In deze zaak heeft de Rechtbank Amsterdam op 29 maart 2022 uitspraak gedaan in een beroep tegen de vastgestelde WOZ-waarde van een woning in Amsterdam. De heffingsambtenaar had de WOZ-waarde voor het kalenderjaar 2020 vastgesteld op € 559.000,-. Eiser, vertegenwoordigd door zijn gemachtigde mr. A. Bakker, heeft bezwaar gemaakt tegen deze vaststelling, waarna de heffingsambtenaar het bezwaar ongegrond verklaarde in een uitspraak op bezwaar van 22 februari 2021. Eiser heeft vervolgens beroep ingesteld bij de rechtbank.
Tijdens de zitting op 17 maart 2022 heeft eiser zijn standpunten toegelicht, waarbij hij onder andere aanvoerde dat de WOZ-waarde te hoog was vastgesteld en dat de heffingsambtenaar de erfpachtcorrectie niet correct had toegepast.

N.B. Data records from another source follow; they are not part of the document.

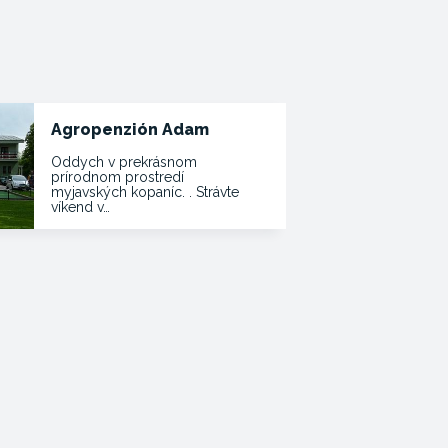
Agropenzión Adam
Oddych v prekrásnom
prírodnom prostredí
myjavských kopaníc. . Strávte
víkend v…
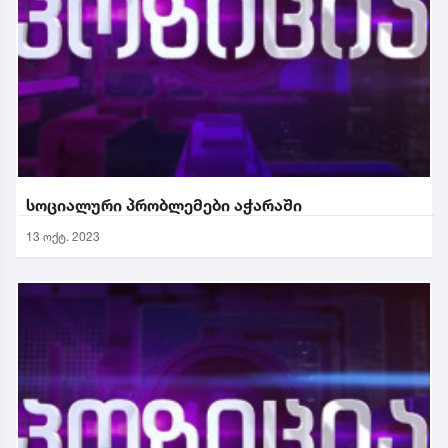
სოციალური პრობლემები აჭარაში
13 ოქტ. 2023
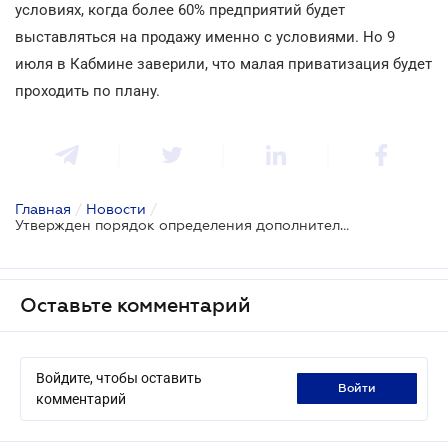
условиях, когда более 60% предприятий будет
выставляться на продажу именно с условиями. Но 9
июля в Кабмине заверили, что малая приватизация будет
проходить по плану.
Главная
/
Новости
/
Утвержден порядок определения дополнительных условий при малой приватизации
Оставьте комментарий
Войдите, чтобы оставить
войти
комментарий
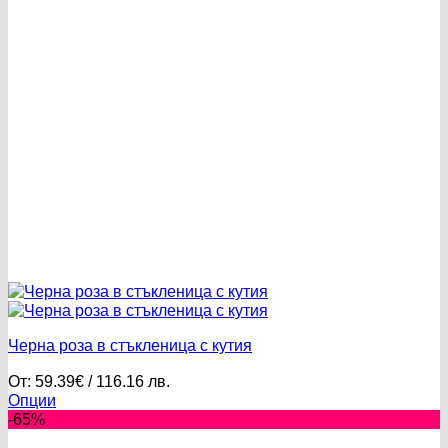
172.50 лв..
158.70 лв..
Черна роза в стъкленица с кутия
От:
59.39
€
/ 116.16 лв.
Опции
This
-65%
product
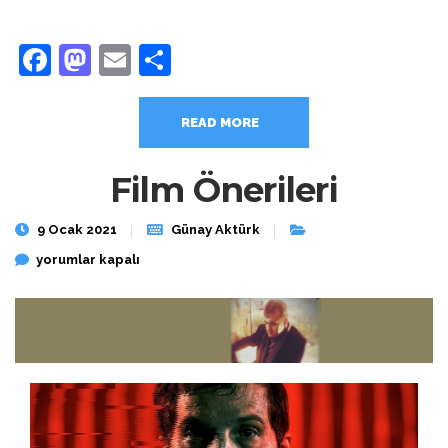
Facebook
Mastodon
Email
Share
READ MORE
Film Önerileri
9 Ocak 2021
Günay Aktürk
Film Önerileri için
yorumlar kapalı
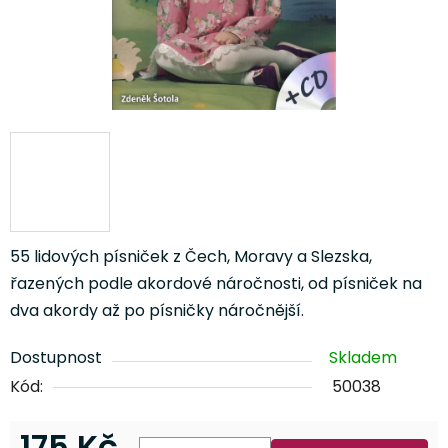
55 lidových písniček z Čech, Moravy a Slezska,
řazených podle akordové náročnosti, od písniček na
dva akordy až po písničky náročnější.
Dostupnost
Skladem
Kód:
50038
175 Kč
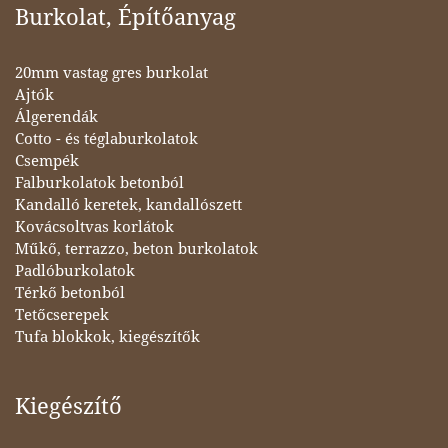
Burkolat, Építőanyag
20mm vastag gres burkolat
Ajtók
Álgerendák
Cotto - és téglaburkolatok
Csempék
Falburkolatok betonból
Kandalló keretek, kandallószett
Kovácsoltvas korlátok
Műkő, terrazzo, beton burkolatok
Padlóburkolatok
Térkő betonból
Tetőcserepek
Tufa blokkok, kiegészítők
Kiegészítő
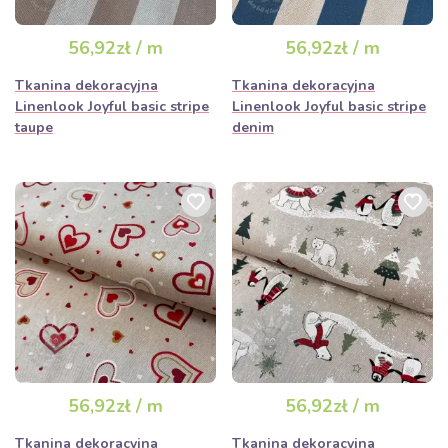
56,92zł / m
56,92zł / m
Tkanina dekoracyjna
Tkanina dekoracyjna
Linenlook Joyful basic stripe
Linenlook Joyful basic stripe
taupe
denim
56,92zł / m
56,92zł / m
Tkanina dekoracyjna
Tkanina dekoracyjna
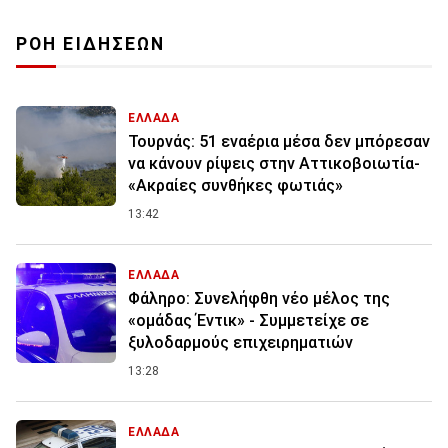
ΡΟΗ ΕΙΔΗΣΕΩΝ
ΕΛΛΑΔΑ
Τουρνάς: 51 εναέρια μέσα δεν μπόρεσαν
να κάνουν ρίψεις στην Αττικοβοιωτία-
«Ακραίες συνθήκες φωτιάς»
13:42
ΕΛΛΑΔΑ
Φάληρο: Συνελήφθη νέο μέλος της
«ομάδας Έντικ» - Συμμετείχε σε
ξυλοδαρμούς επιχειρηματιών
13:28
ΕΛΛΑΔΑ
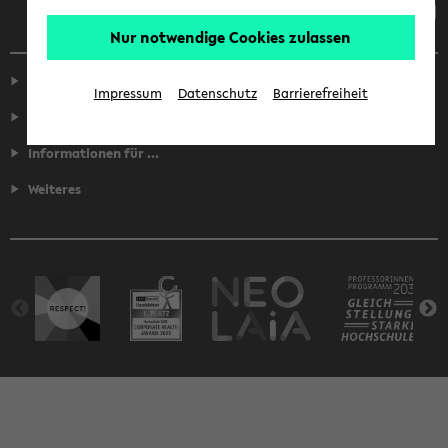
Nur notwendige Cookies zulassen
Service
Impressum
Datenschutz
Barrierefreiheit
Fakultäten
Informationen für ...
Weiteres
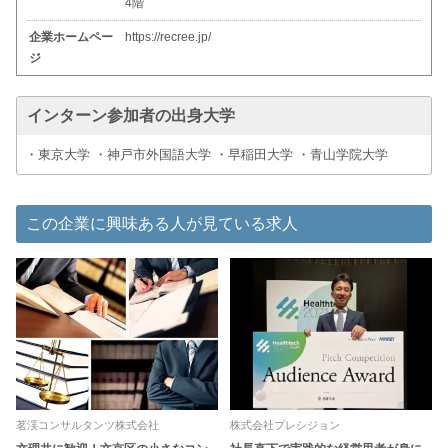
4階
企業ホームペー
https://recree.jp/
ジ
インターン参加者の出身大学
・東京大学 ・神戸市外国語大学 ・早稲田大学 ・青山学院大学
この企業に興味ある人が見ている求人
茗渓コンサルタンツ株式会社
株式会社プレシジョン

Eiser stelde dat de waarde verlaagd moest worden met een specifiek bedrag of dat de waarde vastgesteld moest worden op € 531.000,-. De rechtbank heeft overwogen dat de heffingsambtenaar voldoende aannemelijk heeft gemaakt dat de WOZ-waarde niet te hoog was vastgesteld en dat de toegepaste erfpachtcorrectie volgens de 'oude' methode correct was.
De rechtbank heeft ook de argumenten van eiser over de 2%-correctie en de indexatie van de WOZ-waarde beoordeeld, maar heeft geoordeeld dat deze niet slaagden. De rechtbank concludeerde dat er geen strijd was met beginselen van behoorlijk bestuur en dat het beroep ongegrond werd verklaard. De uitspraak is openbaar uitgesproken en partijen zijn geïnformeerd over de mogelijkheid tot hoger beroep.